Ser portadora de endometriose não significa que você não possa ser feliz, que não deva se cuidar. Pelo contrário, deve se cuidar sim, mais ainda até. Uma mudança de visual faz milagres como cada leitora poderá confirmar. Não tem dinheiro para ir no cabeleireiro ou na esteticista? Fala com uma amiga, ela te ajuda. Aposto que vai ser gostoso, mulher não vai no cabeleireiro apenas para cortar o cabelo. Uma boa fofoca também faz parte.

O que eu gostaria que vocês interiorizassem é isso: Ser feliz ou infeliz é uma escolha que cada uma faz.

Uns dias atrás uma moça que eu imagino ser inglesa, me perguntou no facebook como era lidar com a endometriose. Ela é portadora. Eu respondi que depende muito da sua atitude. Pode ser uma calamidade enorme que destroi tudo na sua vida, ou apenas uma doença cara, complicada, que causa muita dor, que muitos médicos desconhecem e que não tem muitas respostas.
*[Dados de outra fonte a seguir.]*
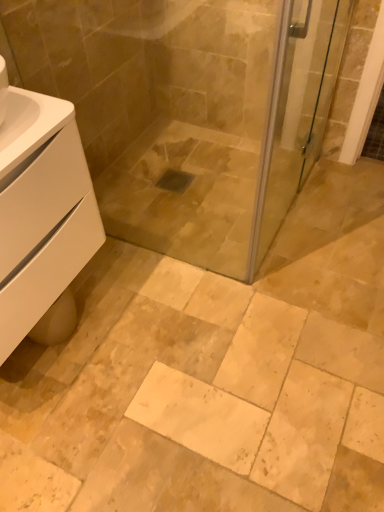 Where is `free spot behind transparent glass screen door at upper right`? free spot behind transparent glass screen door at upper right is located at coordinates (283, 176). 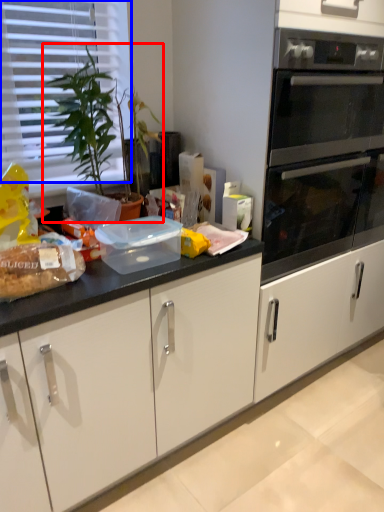 Question: Which of the following is the farthest to the observer, houseplant (highlighted by a red box) or blind (highlighted by a blue box)?

Choices:
 (A) houseplant
 (B) blind

Answer: (B) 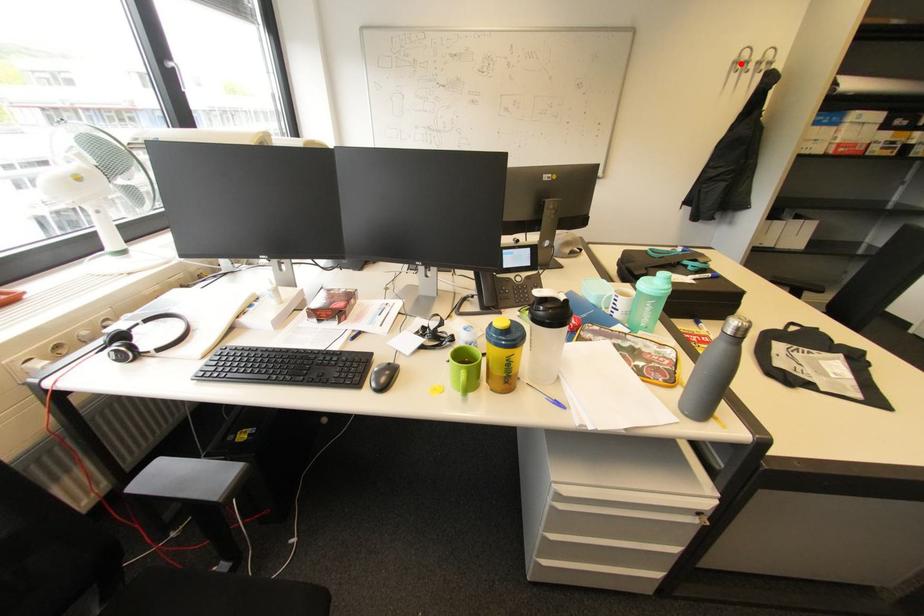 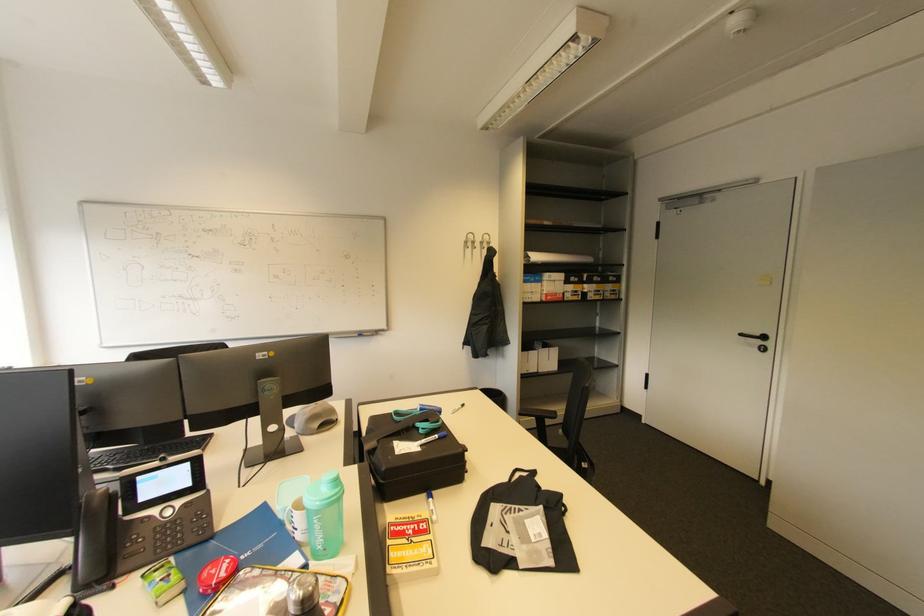 Question: I am providing you with two images of the same scene from different viewpoints. Given a red point in image1, look at the same physical point in image2. Is it:

Choices:
 (A) Closer to the viewpoint
 (B) Farther from the viewpoint

Answer: (A) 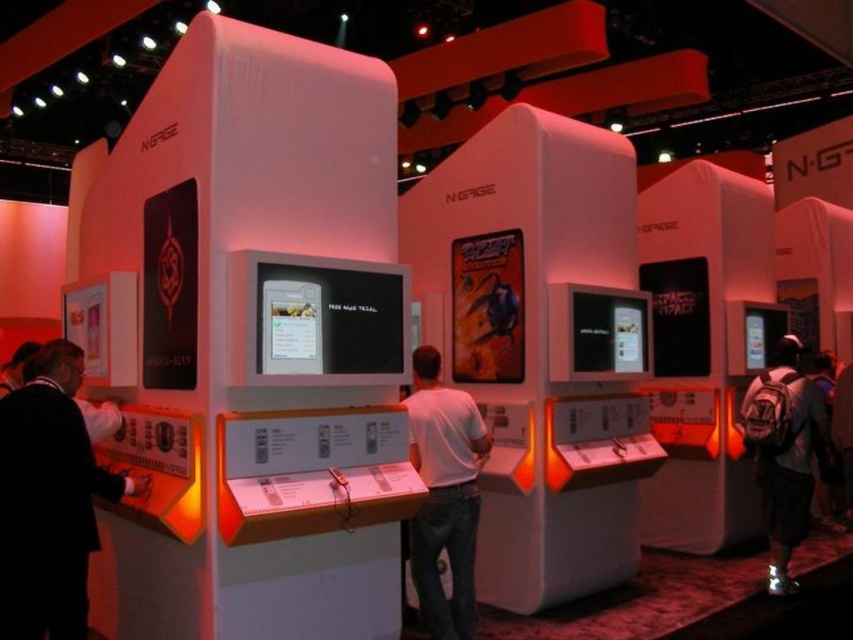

Se você é portadora, pode chorar, berrar, espernear até, a sua realidade não vai mudar por isso. Pode mudar por outras coisas, como encontrar o médico certo que a apoie e faça o tratamento específico para o seu caso. Você até pode se sentir condenada a ter endometriose, e talvez até esteja. Mas estar condenada a não sorrir, a não ser feliz, a perder o que de bom sua vida tem quando a doença dá trégua... isso é a sua escolha e ninguém pode fazer nada para mudar, apenas você mesma. Essa mudança vem de dentro, da sua atitude perante a adversidade.

Se tiver um companheiro compreensivo, aproveite essa ajuda. Seja compreensiva também, o homem sofre muito do lado da portadora. Por vezes pode acontecer que a gente quase perca o juízo. É uma coisa bem cruel ver a mulher que a gente ama sofrendo tanto e sem poder fazer nada. Isso machuca, amassa o coração, e tem seus efeitos na mente do homem.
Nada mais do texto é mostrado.